Like many other kids his age, 14-year-old Chase is into football and tennis. His favourite subject in school is science.
But his mother Leeann says just a few years ago Chase was having trouble in school, and she became very concerned for his future.
"I was very worried for him, that he would go down the street and mix with the wrong crew," she said.
Chase had been suspended on a regular basis since around the age of seven.
"It wasn't being suspended for fighting or being naughty or anything like that. It was just, being a full-on child," she said.
As a single parent she considered quitting her job to help her son focus.
Instead, she decided to seek help, connecting with aid organisation Save the Children, who ran a mentoring program in her hometown of Ceduna.
Breony Carbines, a regional coordinator with Save the Children, says the program was set up as a form of intervention – stopping smaller behavioural problems before they become more serious.
"It's not unusual to hear of eight, nine, 10-year-olds starting to have contact with police," she says.
"Absconding, getting into trouble, being down the street at the wrong time.
"It starts off maybe with shoplifting and different things, trespass, break and entry, but it sets up a pattern."
Leeann says she's seen a change in her son since having a mentor.
"[He has] a little bit more respect towards me, and other people as well."
But the program that helped Chase is no longer running.
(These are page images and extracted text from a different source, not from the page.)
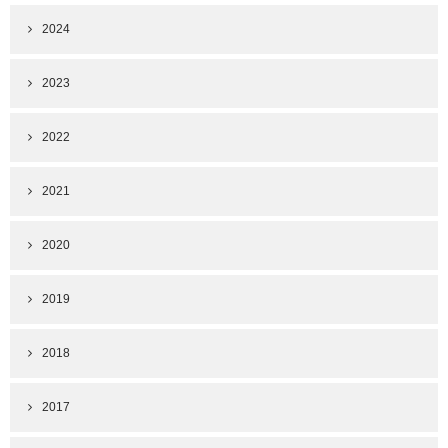
2024
2023
2022
2021
2020
2019
2018
2017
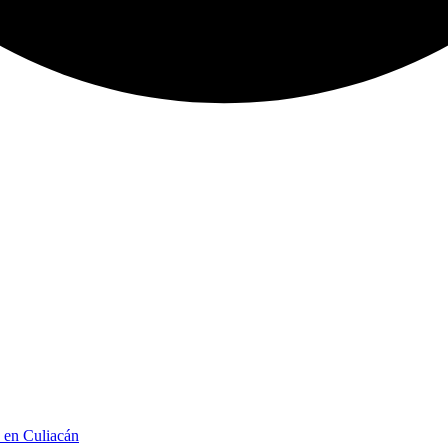
n en Culiacán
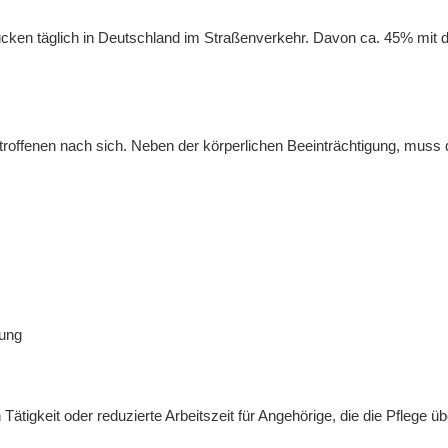
ücken täglich in Deutschland im Straßenverkehr. Davon ca. 45% mit
etroffenen nach sich. Neben der körperlichen Beeinträchtigung, muss
nung
Tätigkeit oder reduzierte Arbeitszeit für Angehörige, die die Pflege 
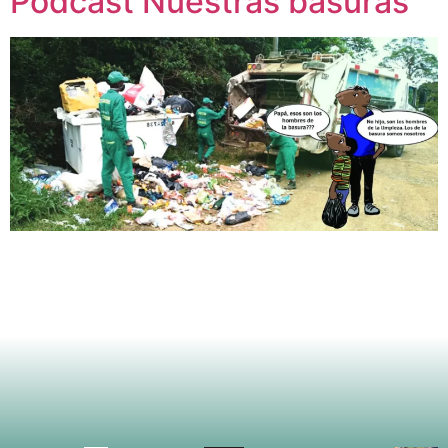
Podcast Nuestras basuras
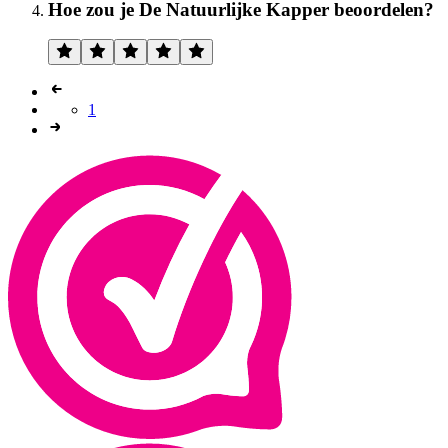
Hoe zou je De Natuurlijke Kapper beoordelen?
1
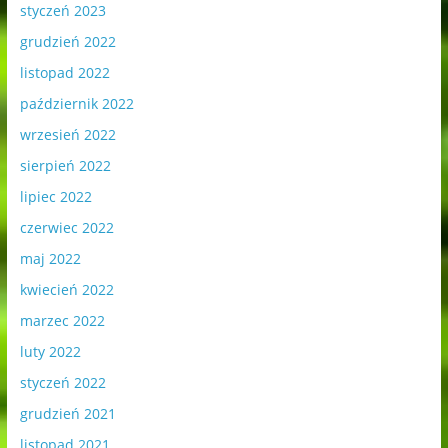
styczeń 2023
grudzień 2022
listopad 2022
październik 2022
wrzesień 2022
sierpień 2022
lipiec 2022
czerwiec 2022
maj 2022
kwiecień 2022
marzec 2022
luty 2022
styczeń 2022
grudzień 2021
listopad 2021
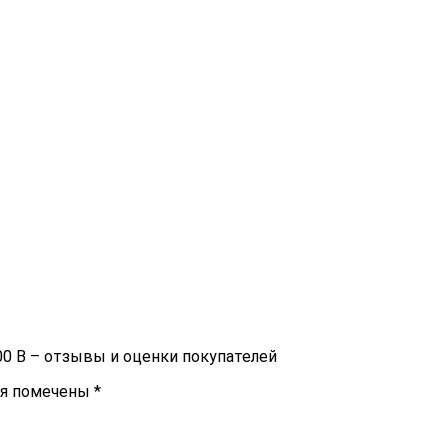
0 B – отзывы и оценки покупателей
ля помечены
*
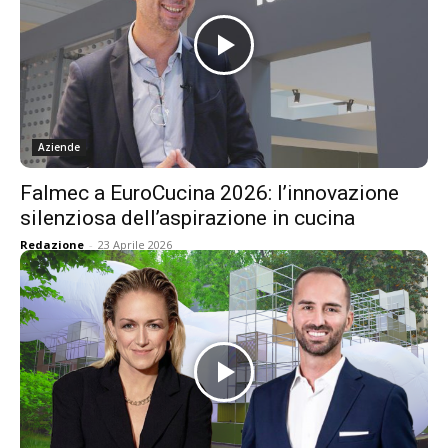
Aziende
Falmec a EuroCucina 2026: l’innovazione
silenziosa dell’aspirazione in cucina
Redazione
-
23 Aprile 2026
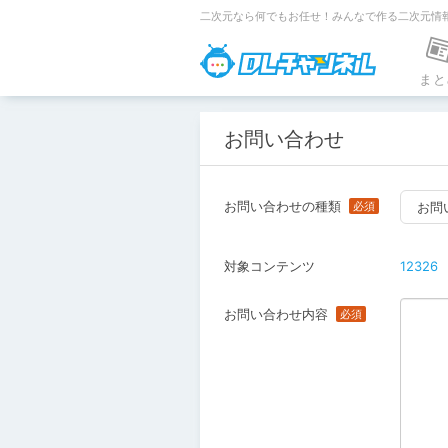
二次元なら何でもお任せ！みんなで作る二次元情
DLチャンネ
まと
お問い合わせ
お問い合わせの種類
お問
対象コンテンツ
12326
お問い合わせ内容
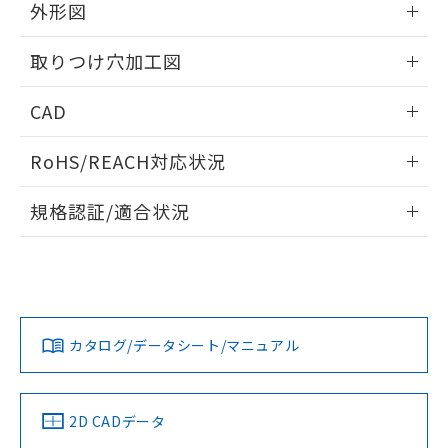
の共同利用に関して"
の「1.共同利
外形図
※本証明書は発行日時点で非含有を証明す
用者の範囲」に記載されている法人を
るもので、過去に遡って非含有を証明する
指します。
情報更新：2026/05/21
ものではありません。
取りつけ穴加工図
また、RoHS指令のフタル酸エステル類４
物質の対応では、対応完了までの期間は出
情報更新：2026/05/21
CAD
荷製品に未対応品が混在することから備考
欄に対応日を記載しておりました。
ログイン/会員登録いただくと、CADデータをダウンロー
RoHS/REACH対応状況
既に当社にて対応品への在庫切替を完了
ドすることができます。
していることから、特段のことがない限
情報更新：2026/7/29
り、2022年1月12日より割愛しておりま
規格認証/適合状況
す。
ログイン/会員登録
EU RoHS
注意事項・凡例
UL認証
CSA認証
CEマーキング
Yes
Yes
Yes
対応状況
対応予定月
※1
※2
ダウンロードデータをご利用いただく前に、以下を必ずお読
みください。
カタログ/データシート/マニュアル
対応済み
ソフトウェアの使用条件
LR型式承認
DNV型式承認
BV型式承認
KR型式承
（イギリス
（ノルウェー
（フランス
（韓国
船舶規格）
船舶規格）
船舶規格）
船舶規格
中国 RoHS
注意事項・凡例
2D CADデータ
Breony Carbines says Save the Children struggles to find funding for programs that support the "middle years" of childhood between the ages of eight and 14.
"We do believe it's underfunded. It's a tricky area," she said.
She added that there tends to be more funding from the state and federal governments for early childhood, or older teens.
"We know the longer children and young people are disengaged, and their families find it harder and harder to support them and get back into education, it just makes the job bigger," she said.
Flinders University researcher Gerry Redmond says the middle years of childhood remain understudied by academics, and "neglected" by policymakers.
"It's often a time when a lot of children begin to experience anxiety and other issues that can be the genesis of mental health problems later in life, so it's a really important time to focus on," he said.
He would like to see a coordinated approach between schools and the health system.
"There's very little by way of a coordinated action in order to look at the lives of these young people," he said.
But first, he said, there needs to be more analysis.
"There's very little monitoring going on, except, interestingly enough, in terms of academic achievement, where we have national testing."